A 1952 ad for "Compo Manor: A Residential Community Situated in Westport, Beauty Spot of Southern Connecticut" shows "The Perfect Three-Bedroom Rancher" model home. It is "Priced at $14,500. Complete."

The Starzyks are the only original owners left. Mike and Galy were living in Bridgeport. With 2 children, they needed more room. Galy’s brother-in-law — Art Reale — told them about a new development, “Compo Manor.” The lots were small — 1/4 acre — but the $14,500 price was perfect.

Better yet, nearly all their neighbors were like the Starzyks: young, and with kids.

In 1955, Gordon and Dot Hall’s daughter was not yet born. Married 2 years, and both teachers — he at Bedford Junior High School, she at the brand-new Coleytown Elementary — they had rented “tiny, ramshackle places” elsewhere in town.

But they saved their pennies — “literally,” Gordon notes — and loved the little ranch house that was for sale. Other tract homes they’d seen — on Reichert Circle, Bauer Place and Tamarack — all faced in the same direction. The 43 Drumlin homes were built with the same 2 or 3 floor plans, but they were angled uniquely. And each setback was different.

The asking price was $20,600. The Halls paid $19,600. On their salaries — he made about $3,000, she $2,900 — that was manageable. But for 4 summers, when they took graduate courses, they rented the house out. The extra cash helped make ends meet.

“There were lots of strollers, and there was lots of sledding,” Dot recalls. “Everyone was very sociable, because (the adults) were all around the same age.”

Gordon and Dot Hall's house in 1957 (left) and 2012 (right). The 3 families that have been neighbors for nearly 50 years share the mailboxes in the photo at right.

Barbara Dorogusker is the “newest” of the 3 neighbors — but she’s got the longest local connection. A 3rd-generation Westporter, she grew up on 6 acres on Sturges Highway. Her grandmother (a former indentured servant in Poland) lived next door. The property included a pond and barn.

After graduating from Staples in 1952, Barbara married a man from New York City. They wanted to buy a house, but without much land. Bernie was a sailor; proximity to the Sound was key.

With $2,000 in the bank, they searched for a while. Finally they saw a place on Drumlin. With a big field in back — off Jennie Lane — they could look at nature, but not have to take care of it.

“It wasn’t our dream house,” Barbara admits. “But every house is a compromise.”

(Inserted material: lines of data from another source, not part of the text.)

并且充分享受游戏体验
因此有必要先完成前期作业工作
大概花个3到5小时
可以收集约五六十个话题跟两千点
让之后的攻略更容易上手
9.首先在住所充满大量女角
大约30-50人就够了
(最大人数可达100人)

Her parents were “appalled. They thought we  were moving into tomorrow’s slums because the lots were so small.” But, Barbara says, “it was perfect for us.” And Cedar Point Yacht Club was just down the hill, at Compo Beach.

They built a big sunroom, and a deck. They had 2 children. “We wanted them to grow up surrounded by friends,” Barbara says. “They sure did.”

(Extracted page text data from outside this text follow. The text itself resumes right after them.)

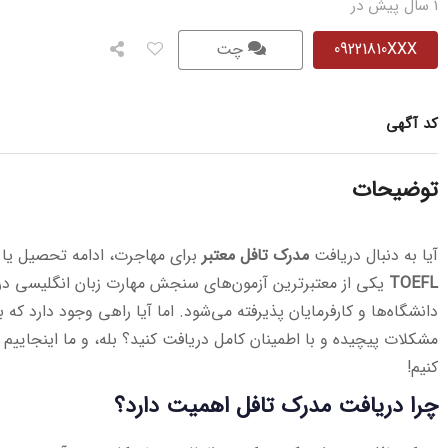
1 سال پیش در
09221810XXX
چت
کد آگهی
توضیحات
آیا به دنبال دریافت
مدرک تافل معتبر
برای مهاجرت، ادامه تحصیل یا 
TOEFL
یکی از معتبرترین آزمون‌های سنجش مهارت زبان انگلیسی در
دانشگاه‌ها و کارفرمایان پذیرفته می‌شود. اما آیا راهی وجود دارد که ب
مشکلات پیچیده و با اطمینان کامل دریافت کنید؟ بله، و ما اینجاییم تا
کنیم!
چرا دریافت مدرک تافل اهمیت دارد؟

The kids created secret pathways between bushes. An empty school bus would pull up to the foot of Drumlin Road. It drove away filled.

Every summer, the Drumlin Road neighbors have a block party. Last summer's event showed an enormous span of ages -- but plenty of smiles.

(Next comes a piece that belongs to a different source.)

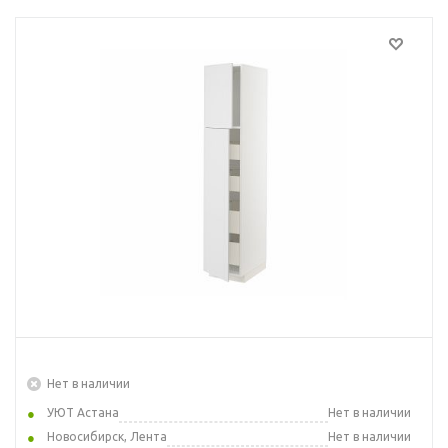
Нет в наличии
УЮТ Астана
Нет в наличии
Новосибирск, Лента
Нет в наличии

Over the years, the road changed. There were many “older couples, divorced people, one-child families,” Gordon says.

Miraculously for Westport, there have been only 2 demolitions — and both were caused by accidents. One house burned; the other had a tree fall on it.

Of course, many homes have been remodeled. They’re a bit larger than they were (Gordon calls them “mini-mansions, not McMansions”). So they’re once more attractive to young couples. “We’re seeing bicycles and strollers again,” says Dot.

But not every house has been sold, re-sold, and re-re-sold.

“Why would we ever want to move?” Barbara asks. “Everyone looks out for each other here. We’ve got one story, which is great.” (She’s 77; Bernie is 85.)

“And with housing prices going to pot, why leave?”

Similarly, after the Starzyks’ kids grew up and moved away, Mike and Galy stayed. “We were comfortable,” she recalls. “There was no reason to leave.”

Sixty years later, they’re still on Drumlin Road.

“I don’t know how much longer I’ll be in this world,” 93-year-old Galy says. “But I have no plans to move.”

Nor do her neighbors. After 49 years together, there’s no place like home.